メア:6+(6,5)=17 ??(目標値を高くすることで判定値のマイナス修正に代えています)

 

----------

 

GM(来留主):

 ?! 高っ!?

 

メア(ラクネラ):

 これなら失敗で判らないって事はなさそうね。

 

GM(来留主):

 あー・・・うん。じゃぁメアはアダーリが人間じゃないって事に気付くよ。ここでいう人間じゃないっていうのは、人族じゃない、て意味ね。

 

一同:

 ?!

 

GM(来留主):

 気がついたメアだけ、魔物知識判定をお願い。

 

----------

 

魔物知識判定 アダーリ? 目標値:9/14

 

メア:(平目)(1,6)=7 失敗・・・

 

----------

 

GM(来留主):

 (ほっ・・・)

 えぇ、ではメアは、アダーリに変な違和感を覚えたけどそれが何なのかは思い当たらなかったよ。

 

メア(ラクネラ):

 人族じゃないのは気付いていいのよね?

 ・・・気付いたことはラミたちには言わないで話に乗りましょうか。

 

マタビ(マナコ):

 え?!

 

ラミ(ミーア):

 な、なんでよ?! 情報はキョーユーしなきゃいけないでしょ?!

 

メア(ラクネラ):

 ゲーム的なことを言うと、冒険者が人間じゃないなんて事を街中、しかもその冒険者が所属する冒険者の店で公表したら大パニックでしょ。

 

ラミ(ミーア):

 う・・・そっか。

 

メア(ラクネラ):

 それに、ここでアダーリと戦闘になったりしたらレアがほったらかしよ?

 

GM(来留主):

 そうだね。

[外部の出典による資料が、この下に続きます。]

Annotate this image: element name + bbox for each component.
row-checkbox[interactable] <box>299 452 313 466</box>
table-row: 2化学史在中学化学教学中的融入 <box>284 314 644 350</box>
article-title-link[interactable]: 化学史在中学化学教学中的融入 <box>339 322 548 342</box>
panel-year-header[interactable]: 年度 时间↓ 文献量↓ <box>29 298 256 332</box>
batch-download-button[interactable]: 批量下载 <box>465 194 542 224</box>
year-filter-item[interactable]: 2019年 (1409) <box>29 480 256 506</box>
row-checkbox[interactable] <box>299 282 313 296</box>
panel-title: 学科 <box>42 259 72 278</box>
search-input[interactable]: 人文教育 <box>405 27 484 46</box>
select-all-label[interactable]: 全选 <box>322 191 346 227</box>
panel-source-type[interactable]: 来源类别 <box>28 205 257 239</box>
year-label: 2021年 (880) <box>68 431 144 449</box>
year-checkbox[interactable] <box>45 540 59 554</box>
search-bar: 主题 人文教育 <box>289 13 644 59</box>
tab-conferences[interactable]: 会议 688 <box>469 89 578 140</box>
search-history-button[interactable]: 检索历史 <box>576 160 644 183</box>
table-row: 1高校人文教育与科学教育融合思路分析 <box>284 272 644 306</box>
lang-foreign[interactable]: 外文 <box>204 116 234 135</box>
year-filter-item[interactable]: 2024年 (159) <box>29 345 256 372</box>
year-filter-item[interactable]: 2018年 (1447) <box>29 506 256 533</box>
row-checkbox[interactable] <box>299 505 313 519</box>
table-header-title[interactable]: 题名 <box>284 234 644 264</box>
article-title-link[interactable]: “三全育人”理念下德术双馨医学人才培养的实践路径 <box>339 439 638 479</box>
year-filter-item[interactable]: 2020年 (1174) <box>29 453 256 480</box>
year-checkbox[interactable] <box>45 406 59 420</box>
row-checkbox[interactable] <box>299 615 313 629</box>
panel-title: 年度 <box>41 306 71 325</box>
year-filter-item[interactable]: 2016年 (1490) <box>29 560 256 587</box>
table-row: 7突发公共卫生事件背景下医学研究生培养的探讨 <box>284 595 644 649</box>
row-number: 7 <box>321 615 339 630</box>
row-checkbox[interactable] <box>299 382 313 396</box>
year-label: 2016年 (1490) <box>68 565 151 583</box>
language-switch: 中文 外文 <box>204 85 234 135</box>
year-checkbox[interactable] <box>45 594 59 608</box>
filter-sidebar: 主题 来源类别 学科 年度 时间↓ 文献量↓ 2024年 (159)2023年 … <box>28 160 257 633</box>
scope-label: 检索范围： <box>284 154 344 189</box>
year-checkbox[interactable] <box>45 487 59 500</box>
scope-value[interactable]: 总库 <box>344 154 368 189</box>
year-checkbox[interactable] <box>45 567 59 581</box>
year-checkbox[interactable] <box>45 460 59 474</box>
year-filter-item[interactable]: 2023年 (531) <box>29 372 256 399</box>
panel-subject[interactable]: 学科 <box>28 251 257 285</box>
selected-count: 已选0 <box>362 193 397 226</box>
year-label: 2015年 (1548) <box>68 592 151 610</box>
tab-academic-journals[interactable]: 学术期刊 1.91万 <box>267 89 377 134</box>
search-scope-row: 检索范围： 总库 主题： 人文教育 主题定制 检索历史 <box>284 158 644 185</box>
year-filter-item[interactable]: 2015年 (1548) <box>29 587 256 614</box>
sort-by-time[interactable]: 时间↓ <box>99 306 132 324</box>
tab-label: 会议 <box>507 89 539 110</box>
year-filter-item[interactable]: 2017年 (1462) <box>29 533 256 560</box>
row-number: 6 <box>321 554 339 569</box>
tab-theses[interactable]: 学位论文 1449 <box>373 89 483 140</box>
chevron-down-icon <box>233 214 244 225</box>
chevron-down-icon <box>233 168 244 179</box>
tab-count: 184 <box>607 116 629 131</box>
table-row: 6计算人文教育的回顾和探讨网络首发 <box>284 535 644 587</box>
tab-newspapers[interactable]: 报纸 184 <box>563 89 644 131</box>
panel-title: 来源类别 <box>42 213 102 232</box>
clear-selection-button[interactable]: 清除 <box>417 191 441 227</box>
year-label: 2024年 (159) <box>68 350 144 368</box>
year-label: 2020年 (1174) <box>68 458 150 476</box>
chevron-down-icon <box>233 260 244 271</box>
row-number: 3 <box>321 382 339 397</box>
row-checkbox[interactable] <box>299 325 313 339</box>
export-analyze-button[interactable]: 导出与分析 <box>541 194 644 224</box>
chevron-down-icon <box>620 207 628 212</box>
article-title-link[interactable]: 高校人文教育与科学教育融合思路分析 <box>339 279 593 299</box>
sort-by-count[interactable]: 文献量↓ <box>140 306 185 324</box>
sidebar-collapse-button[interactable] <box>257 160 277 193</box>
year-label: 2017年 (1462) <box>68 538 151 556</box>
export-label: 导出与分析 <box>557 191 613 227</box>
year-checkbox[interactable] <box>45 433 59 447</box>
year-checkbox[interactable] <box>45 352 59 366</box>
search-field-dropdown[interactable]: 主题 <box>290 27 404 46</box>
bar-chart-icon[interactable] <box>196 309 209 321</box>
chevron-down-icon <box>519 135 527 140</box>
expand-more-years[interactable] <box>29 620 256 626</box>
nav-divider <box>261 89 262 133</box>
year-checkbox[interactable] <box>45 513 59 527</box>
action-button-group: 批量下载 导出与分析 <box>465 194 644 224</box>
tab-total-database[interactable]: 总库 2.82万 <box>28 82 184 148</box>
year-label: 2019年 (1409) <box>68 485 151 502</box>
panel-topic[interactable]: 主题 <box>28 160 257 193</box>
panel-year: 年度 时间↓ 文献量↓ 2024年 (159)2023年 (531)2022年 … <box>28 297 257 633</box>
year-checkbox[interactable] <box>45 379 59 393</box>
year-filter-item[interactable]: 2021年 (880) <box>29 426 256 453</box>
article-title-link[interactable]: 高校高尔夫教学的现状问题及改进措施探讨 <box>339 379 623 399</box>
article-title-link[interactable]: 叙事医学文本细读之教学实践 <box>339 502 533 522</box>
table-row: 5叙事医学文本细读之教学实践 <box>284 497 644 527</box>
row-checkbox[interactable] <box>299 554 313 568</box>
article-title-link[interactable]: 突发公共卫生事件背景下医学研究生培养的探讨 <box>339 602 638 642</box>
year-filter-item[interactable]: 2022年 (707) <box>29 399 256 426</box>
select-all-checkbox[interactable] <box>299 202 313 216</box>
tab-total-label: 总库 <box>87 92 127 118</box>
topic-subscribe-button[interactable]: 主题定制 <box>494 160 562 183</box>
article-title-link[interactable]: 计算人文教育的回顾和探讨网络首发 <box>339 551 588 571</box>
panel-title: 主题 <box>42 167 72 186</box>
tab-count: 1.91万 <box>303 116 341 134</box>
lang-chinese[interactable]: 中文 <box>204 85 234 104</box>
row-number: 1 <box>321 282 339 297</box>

仮に戦闘になった場合、周囲にはラミたち以外にも冒険者はいるし、町の衛兵も駆けつけるだろうから、外に騒ぎが拡大する事は無いかな。

 

レア(セントレア):

 出番が少なくなるのはキャラメイクの時点で了承しているが、さすがに全く無いのは、な・・・。

 

メア(ラクネラ):

 だから、メアは付け入る隙を探るために気付いたことをあえて隠して接するわ。

 

GM(来留主):

 いいかな?

 他にすることが無ければトッネオでの合流までとばすけど。

 

ラミ(ミーア):

 う~ん何かあるかな?

 

マタビ(マナコ):

 回復アイテムもしっかりありますし、大丈夫ではないでしょうか?

 

==========

 

フェンディル トッネオ村

 

GM(来留主):

 じゃぁ、パーティーメンバーがトッネオに居ることをアダーリに説明すると。ドイサまでの途中にある村だからということで立ち寄ることを了承してくれるよ。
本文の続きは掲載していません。